One Shot Prompt — World Generation in Unity

One prompt. An LLM agent builds a complete procedural 3D landscape inside the Unity Editor. Terrain, splat maps, water, props, lighting, clouds, and a horizon ring — all from a single message.

World procedurally generated by Claude Opus 4.6

What is One Shot Prompt — World Generation?

One Shot Prompt — World Generation in Unity asks an LLM agent to build a complete procedural 3D landscape inside the Unity Editor across seven ordered layers. The agent starts from an empty scene and ends with terrain, materials, water, vegetation, lighting, sky, and a horizon ring. Every layer only adds to the scene. Nothing is allowed to modify what an earlier layer produced.

Why one-shot world generation?

I built this because I wanted to see what an LLM can actually produce inside the Unity Editor from a single prompt — not chat answers, but real engine work. Terrain, materials, water, props, lighting, and sky that hold up inside a real project. Paste the prompt, let the agent run, and see the world it builds. The outcome that matters is the scene, not the reply.

The seven layers

A run executes all seven layers in order, without stopping between them.

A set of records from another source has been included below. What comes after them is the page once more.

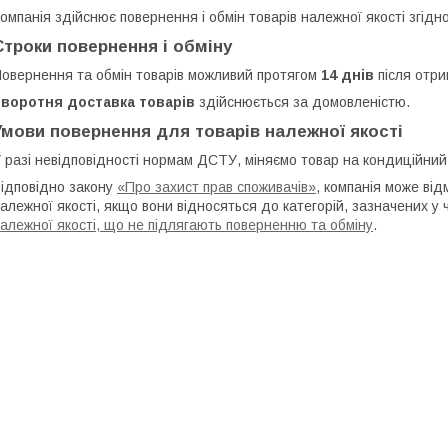
омпанія здійснює повернення і обмін товарів належної якості згідн
Строки повернення і обміну
овернення та обмін товарів можливий протягом
14 днів
після отри
Зворотня доставка товарів
здійснюється за домовленістю.
Умови повернення для товарів належної якості
 разі невідповідності нормам ДСТУ, міняємо товар на кондиційний 
ідповідно закону
«Про захист прав споживачів»
, компанія може від
алежної якості, якщо вони відносяться до категорій, зазначених у
алежної якості, що не підлягають поверненню та обміну
.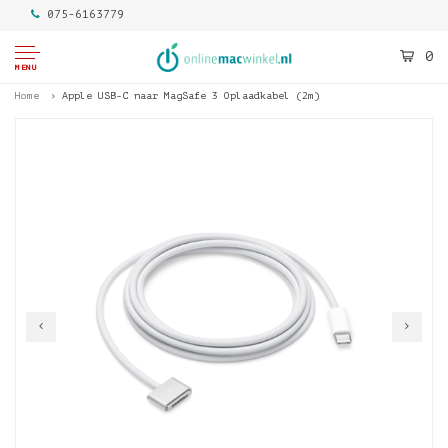
075-6163779
0
MENU
Home
Apple USB-C naar MagSafe 3 Oplaadkabel (2m)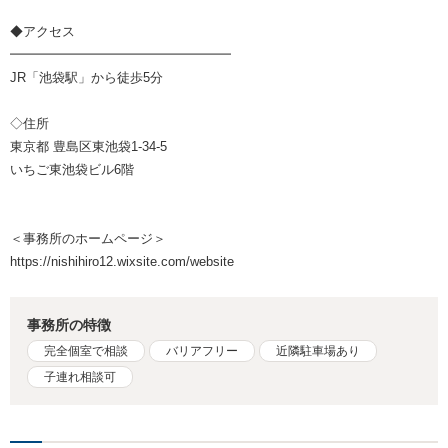
◆アクセス
━━━━━━━━━━━━━━━━━
JR「池袋駅」から徒歩5分
◇住所
東京都 豊島区東池袋1-34-5
いちご東池袋ビル6階
＜事務所のホームページ＞
https://nishihiro12.wixsite.com/website
事務所の特徴
完全個室で相談
バリアフリー
近隣駐車場あり
子連れ相談可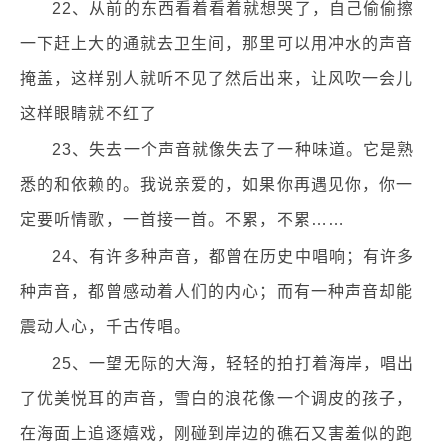
22、从前的东西看着看着就想哭了，自己偷偷擦
一下赶上大的通就去卫生间，那里可以用冲水的声音
掩盖，这样别人就听不见了然后出来，让风吹一会儿
这样眼睛就不红了
23、失去一个声音就像失去了一种味道。它是熟
悉的和依赖的。我说亲爱的，如果你再遇见你，你一
定要听情歌，一首接一首。不累，不累……
24、有许多种声音，都曾在历史中唱响；有许多
种声音，都曾感动着人们的内心；而有一种声音却能
震动人心，千古传唱。
25、一望无际的大海，轻轻的拍打着海岸，唱出
了优美悦耳的声音，雪白的浪花像一个调皮的孩子，
在海面上追逐嬉戏，刚碰到岸边的礁石又害羞似的跑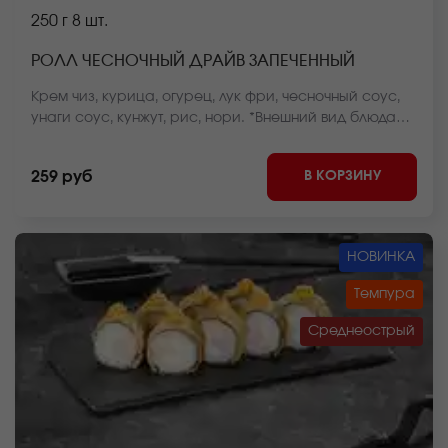
250 г
8 шт.
РОЛЛ ЧЕСНОЧНЫЙ ДРАЙВ ЗАПЕЧЕННЫЙ
Крем чиз, курица, огурец, лук фри, чесночный соус,
унаги соус, кунжут, рис, нори. *Внешний вид блюда
может отличаться от фото на сайте.
В КОРЗИНУ
259 руб
НОВИНКА
Темпура
Среднеострый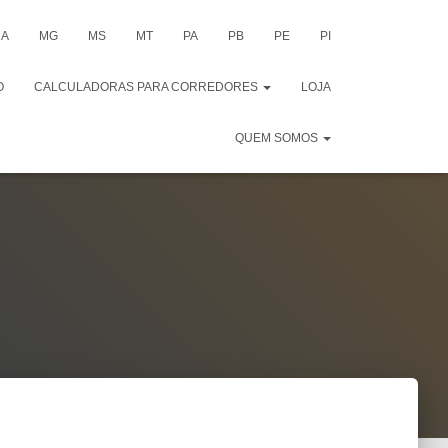
A
MG
MS
MT
PA
PB
PE
PI
O
CALCULADORAS PARA CORREDORES
LOJA
QUEM SOMOS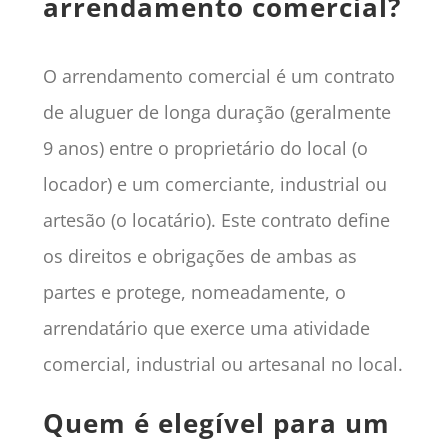
arrendamento comercial?
O arrendamento comercial é um contrato
de aluguer de longa duração (geralmente
9 anos) entre o proprietário do local (o
locador) e um comerciante, industrial ou
artesão (o locatário). Este contrato define
os direitos e obrigações de ambas as
partes e protege, nomeadamente, o
arrendatário que exerce uma atividade
comercial, industrial ou artesanal no local.
Quem é elegível para um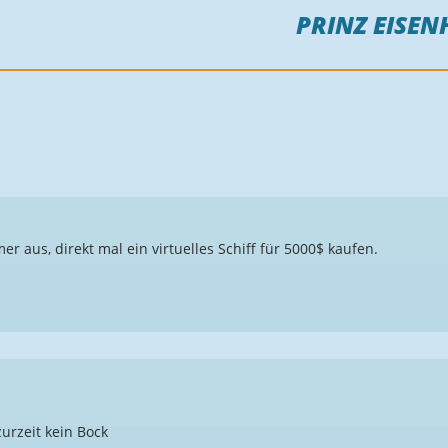
PRINZ EISEN
r aus, direkt mal ein virtuelles Schiff für 5000$ kaufen.
zurzeit kein Bock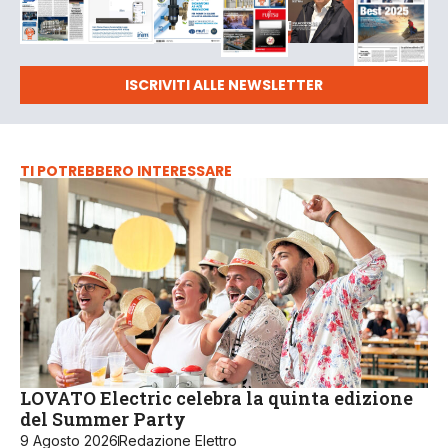
ISCRIVITI ALLE NEWSLETTER
TI POTREBBERO INTERESSARE
LOVATO Electric celebra la quinta edizione
del Summer Party
9 Agosto 2026
Redazione Elettro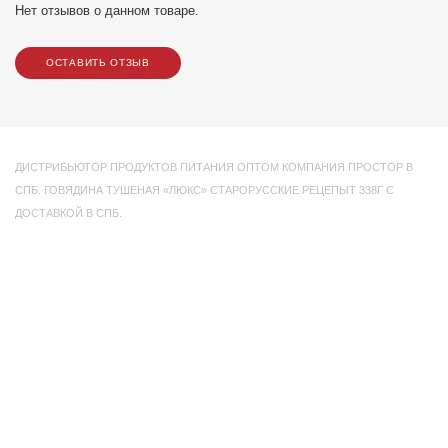
Нет отзывов о данном товаре.
ОСТАВИТЬ ОТЗЫВ
ДИСТРИБЬЮТОР ПРОДУКТОВ ПИТАНИЯ ОПТОМ КОМПАНИЯ ПРОСТОР В
СПБ. ГОВЯДИНА ТУШЕНАЯ «ЛЮКС» СТАРОРУССКИЕ РЕЦЕПЫТ 338Г С
ДОСТАВКОЙ В СПБ.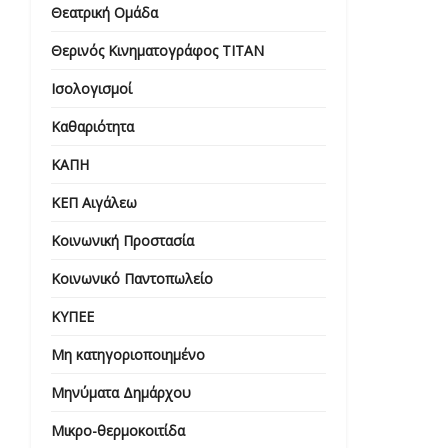
Θεατρική Ομάδα
Θερινός Κινηματογράφος ΤΙΤΑΝ
Ισολογισμοί
Καθαριότητα
ΚΑΠΗ
ΚΕΠ Αιγάλεω
Κοινωνική Προστασία
Κοινωνικό Παντοπωλείο
ΚΥΠΕΕ
Μη κατηγοριοποιημένο
Μηνύματα Δημάρχου
Μικρο-θερμοκοιτίδα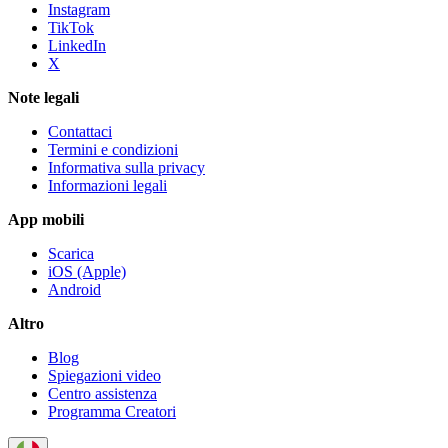
Instagram
TikTok
LinkedIn
X
Note legali
Contattaci
Termini e condizioni
Informativa sulla privacy
Informazioni legali
App mobili
Scarica
iOS (Apple)
Android
Altro
Blog
Spiegazioni video
Centro assistenza
Programma Creatori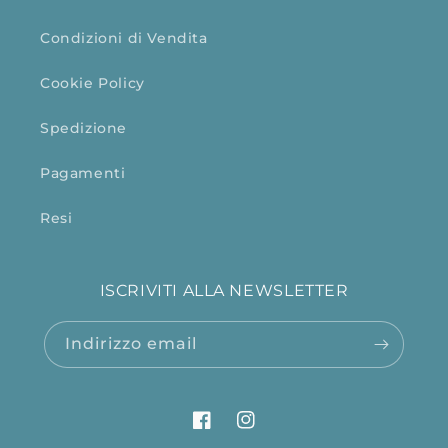
Condizioni di Vendita
Cookie Policy
Spedizione
Pagamenti
Resi
ISCRIVITI ALLA NEWSLETTER
Indirizzo email
Facebook
Instagram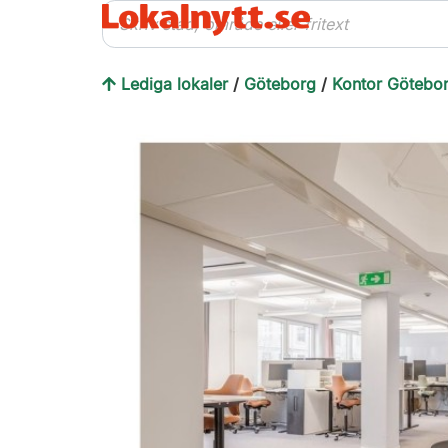
Lediga lokaler
/
Göteborg
/
Kontor Götebo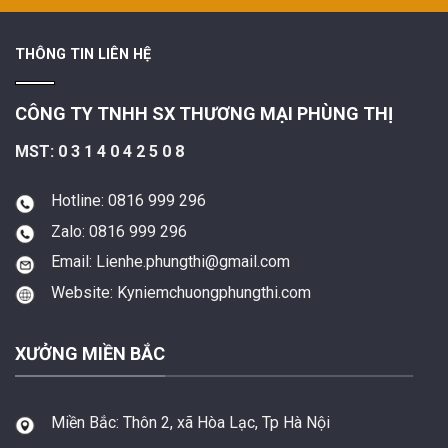
THÔNG TIN LIÊN HỆ
CÔNG TY TNHH SX THƯƠNG MẠI PHÙNG THỊ
MST: 0 3 1 4 0 4 2 5 0 8
Hotline: 0816 999 296
Zalo: 0816 999 296
Email: Lienhe.phungthi@gmail.com
Website: Kyniemchuongphungthi.com
XƯỞNG MIỀN BẮC
Miền Bắc:
Thôn 2, xã Hòa Lạc, Tp Hà Nội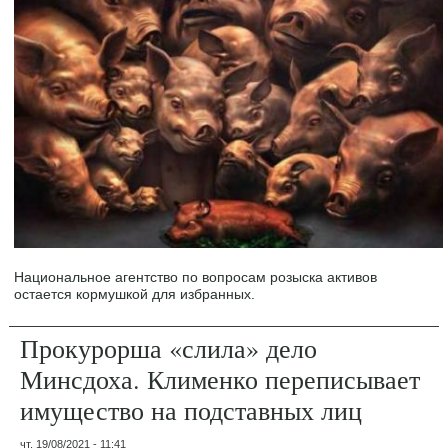
Национальное агентство по вопросам розыска активов
остается кормушкой для избранных.
Прокурорша «слила» дело
Минсдоха. Клименко переписывает
имущество на подставных лиц
чт, 19/08/2021 - 11:41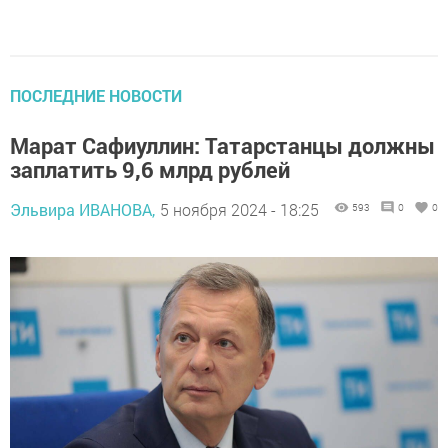
ПОСЛЕДНИЕ НОВОСТИ
Марат Сафиуллин: Татарстанцы должны
заплатить 9,6 млрд рублей
Эльвира ИВАНОВА,
5 ноября 2024 - 18:25
593
0
0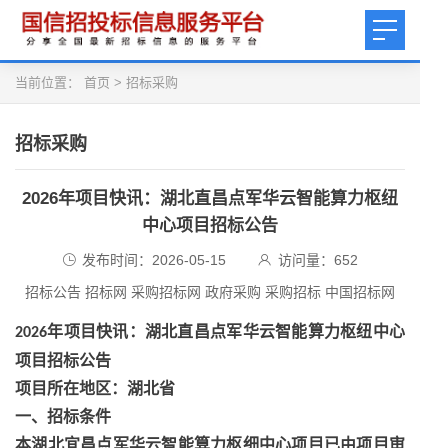
当前位置：
首页
>
招标采购
招标采购
2026年项目快讯：湖北直昌点军华云智能算力枢纽
中心项目招标公告
发布时间：2026-05-15
访问量：
652
招标公告 招标网 采购招标网 政府采购 采购招标 中国招标网
年项目快讯
：湖北直昌点军华云智能算力枢纽中心
2026
项目招标公告
项目所在地区：湖北省
一、招标条件
本湖北宜昌点军华云智能算力枢细中心项目已由项目审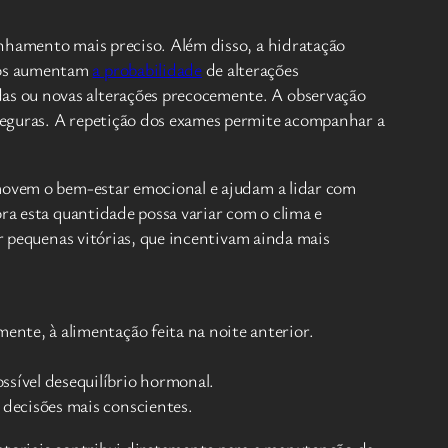
anhamento mais preciso. Além disso, a hidratação
ados aumentam
a probabilidade
de alterações
as ou novas alterações precocemente. A observação
seguras. A repetição dos exames permite acompanhar a
omovem o bem-estar emocional e ajudam a lidar com
ra esta quantidade possa variar com o clima e
ar pequenas vitórias, que incentivam ainda mais
ente, à alimentação feita na noite anterior.
sível desequilíbrio hormonal.
 decisões mais conscientes.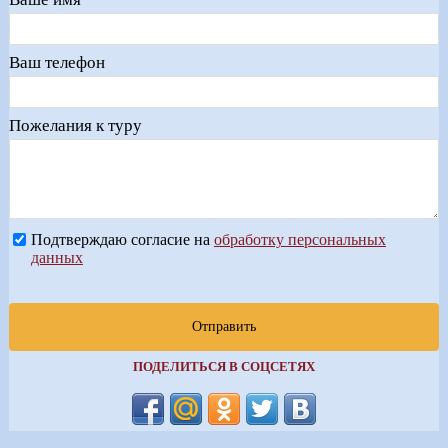
Ваш телефон
Пожелания к туру
Подтверждаю согласие на
обработку персональных
данных
Отправить
ПОДЕЛИТЬСЯ В СОЦСЕТЯХ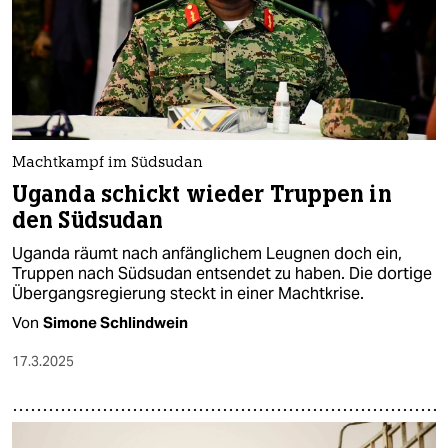
Machtkampf im Südsudan
Uganda schickt wieder Truppen in
den Südsudan
Uganda räumt nach anfänglichem Leugnen doch ein,
Truppen nach Südsudan entsendet zu haben. Die dortige
Übergangsregierung steckt in einer Machtkrise.
Von
Simone Schlindwein
17.3.2025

Each run is isolated under its own folder and every layer only adds to the scene. Layer 3 cannot rewrite Layer 1's terrain. Layer 4 cannot move Layer 3's water. That isolation is the core rule.

# Layer What the agent builds
1 Terrain & surface PBR Custom mesh terrain with mountains, hills, plains, and a meandering river valley. Domain-warped continental noise picks zones, and baked tint, height, and normal maps land on a URP material.
2 Splat mapping RGBA splat map (grass / rock / dirt / snow) plus tileable procedural PBR texture sets, composited into the terrain material with sun-exposure tinting.
3 Water system A continuous river surface that follows the carved channel and extends off the map edges, plus optional lakes and ponds on larger maps. Records water exclusion zones.
4 Props Recursive procedural trees with bark and cross-billboard leaves, plus scattered rocks. Each one unique seeded, placed via downward raycast, with density noise and water exclusion respected.
5 Lighting & post-processing Directional sun, gradient ambient, procedural skybox, and a Global Volume with ACES tonemapping, bloom, color grading, vignette, and SSAO.
6 Sky & clouds Cluster of spheres clouds floating at least 120 m above the highest terrain point. Cumulus, wisp, and puff variants, with shadow casting disabled.
7 Horizon closure A continuous mountain ring outside the playable terrain that welds to the terrain edges, hides the void, and gets a smaller ring forest of its own.

A partial run still produces a usable scene. An agent that completes Layers 1 through 4 but stalls at lighting still leaves you with terrain, textures, water, and props — a playable starting point.

How to use

The prompt ships as text you copy once and paste into your LLM tool, so every run sees the same instructions and constraints.

GitHub Source of truth for the prompt, layers, and tooling. Open issues for new ideas or edge cases, and send pull requests for tasks, fixtures, and docs. Open repository

You need the full prompt text in the model context. Click Copy for your LLM to pull the latest prompt straight from the repo and drop it on your clipboard. Paste it into Claude Code, Cursor, ChatGPT, your own API stack, or any tool that accepts a large first message or system block. That way layers and wording stay identical between runs and between people.

Before you click Copy, set the Unity side up. Any modern Unity version with the Universal Render Pipeline, an empty scene as your starting point, and a Unity MCP server exposing an execute_code tool (strongly recommended). I built the prompt around runtime editor manipulation through MCP. Without MCP it falls back to writing C# Editor scripts under the run folder that you trigger via [MenuItem] entries.

Everything that counts must be procedurally generated by the agent itself. Nothing is treated as if you dropped it into the editor by hand beforehand. Each run lives in its own folder (Assets/Runs/{agent}-{date}/), so multiple agents can share the same project without stepping on each other.

How to contribute

I want this to grow in public. The GitHub card above points at the repository that holds task definitions, helper scripts, and documentation.

Open an issue for new layer ideas, unclear wording, edge cases, or Unity version notes. Pull requests are welcome for tasks, fixtures, docs, and tooling. See CONTRIBUTING.md in the repo for branch names and review expectations.

If you publish results or comparisons, tie them to a prompt revision and a short methodology note so others can reproduce your runs.